Task objective —
Lines with the string "Richtung" are to be identified in the listing and copied.

Data in this exercise —

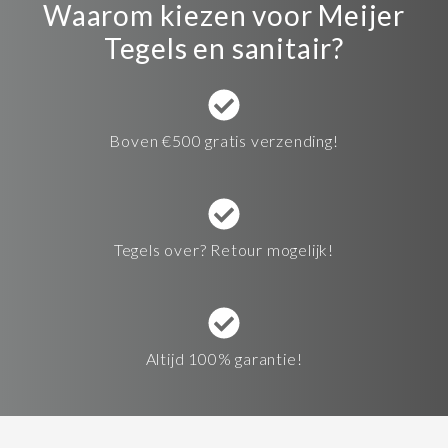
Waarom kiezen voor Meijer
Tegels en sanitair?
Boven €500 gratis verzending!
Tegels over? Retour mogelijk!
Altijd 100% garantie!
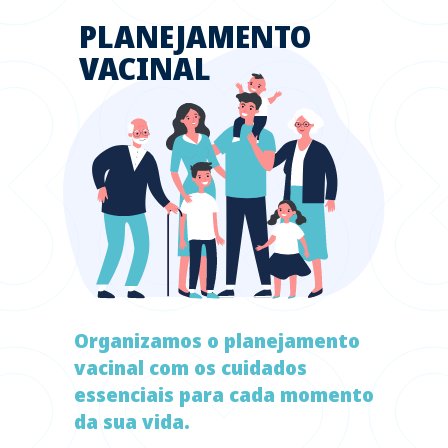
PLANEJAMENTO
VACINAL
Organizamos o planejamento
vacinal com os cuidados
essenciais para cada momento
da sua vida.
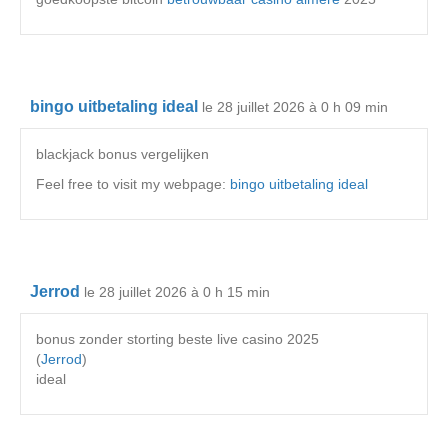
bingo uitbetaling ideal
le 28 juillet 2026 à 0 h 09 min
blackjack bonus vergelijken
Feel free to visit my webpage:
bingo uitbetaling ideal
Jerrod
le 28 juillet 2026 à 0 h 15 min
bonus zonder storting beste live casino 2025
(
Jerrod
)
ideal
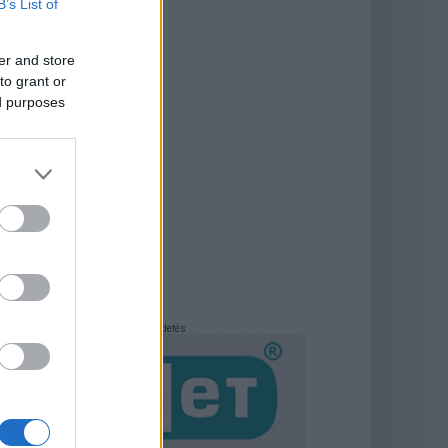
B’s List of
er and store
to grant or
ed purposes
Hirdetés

---

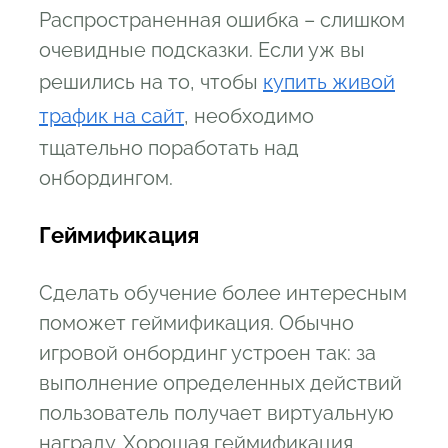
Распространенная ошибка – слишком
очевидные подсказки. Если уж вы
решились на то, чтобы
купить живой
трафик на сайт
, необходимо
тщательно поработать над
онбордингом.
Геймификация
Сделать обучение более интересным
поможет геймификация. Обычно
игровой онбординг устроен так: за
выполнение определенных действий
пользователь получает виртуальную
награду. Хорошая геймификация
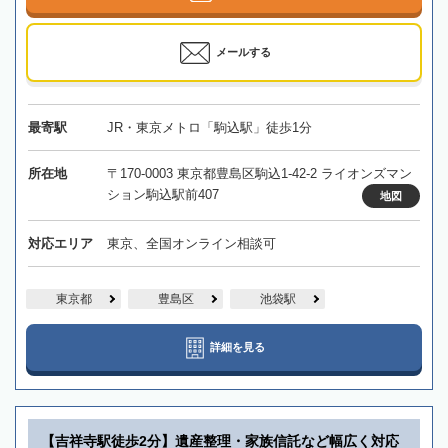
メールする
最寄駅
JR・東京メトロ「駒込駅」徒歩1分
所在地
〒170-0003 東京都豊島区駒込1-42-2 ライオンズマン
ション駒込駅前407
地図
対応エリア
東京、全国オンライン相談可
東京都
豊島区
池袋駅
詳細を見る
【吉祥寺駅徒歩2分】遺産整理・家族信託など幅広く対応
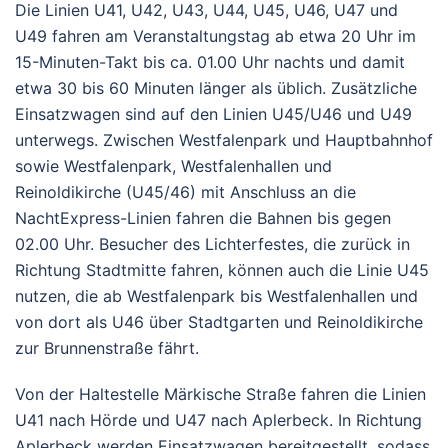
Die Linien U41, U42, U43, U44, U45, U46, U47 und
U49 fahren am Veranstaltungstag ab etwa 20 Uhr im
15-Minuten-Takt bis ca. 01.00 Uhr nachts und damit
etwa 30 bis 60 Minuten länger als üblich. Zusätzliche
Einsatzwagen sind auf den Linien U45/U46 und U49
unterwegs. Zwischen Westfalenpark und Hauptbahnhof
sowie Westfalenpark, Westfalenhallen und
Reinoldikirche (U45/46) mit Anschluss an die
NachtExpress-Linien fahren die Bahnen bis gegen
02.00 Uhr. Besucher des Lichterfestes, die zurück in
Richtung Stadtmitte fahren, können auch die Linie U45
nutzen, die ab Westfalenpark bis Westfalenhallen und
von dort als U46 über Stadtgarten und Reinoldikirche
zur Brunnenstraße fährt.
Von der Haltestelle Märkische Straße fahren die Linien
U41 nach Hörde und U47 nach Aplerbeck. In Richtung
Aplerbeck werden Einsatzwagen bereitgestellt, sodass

---

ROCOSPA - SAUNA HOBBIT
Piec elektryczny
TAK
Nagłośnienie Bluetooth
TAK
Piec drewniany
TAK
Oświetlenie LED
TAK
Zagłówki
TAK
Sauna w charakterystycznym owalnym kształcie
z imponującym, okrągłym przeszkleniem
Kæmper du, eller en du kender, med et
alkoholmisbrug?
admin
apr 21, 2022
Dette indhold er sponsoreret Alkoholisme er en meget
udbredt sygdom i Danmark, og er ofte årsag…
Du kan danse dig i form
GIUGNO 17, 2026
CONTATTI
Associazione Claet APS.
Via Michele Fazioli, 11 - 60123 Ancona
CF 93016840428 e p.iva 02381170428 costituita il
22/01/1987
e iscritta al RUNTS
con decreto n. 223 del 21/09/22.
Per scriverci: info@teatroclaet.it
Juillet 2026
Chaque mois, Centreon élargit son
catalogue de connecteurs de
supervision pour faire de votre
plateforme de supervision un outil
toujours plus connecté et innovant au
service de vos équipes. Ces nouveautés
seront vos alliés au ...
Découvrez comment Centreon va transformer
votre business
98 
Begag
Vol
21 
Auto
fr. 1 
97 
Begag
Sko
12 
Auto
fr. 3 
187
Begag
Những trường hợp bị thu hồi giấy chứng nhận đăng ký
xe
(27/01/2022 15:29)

Your response —
Richtung Stadtmitte fahren, können auch die Linie U45
U41 nach Hörde und U47 nach Aplerbeck. In Richtung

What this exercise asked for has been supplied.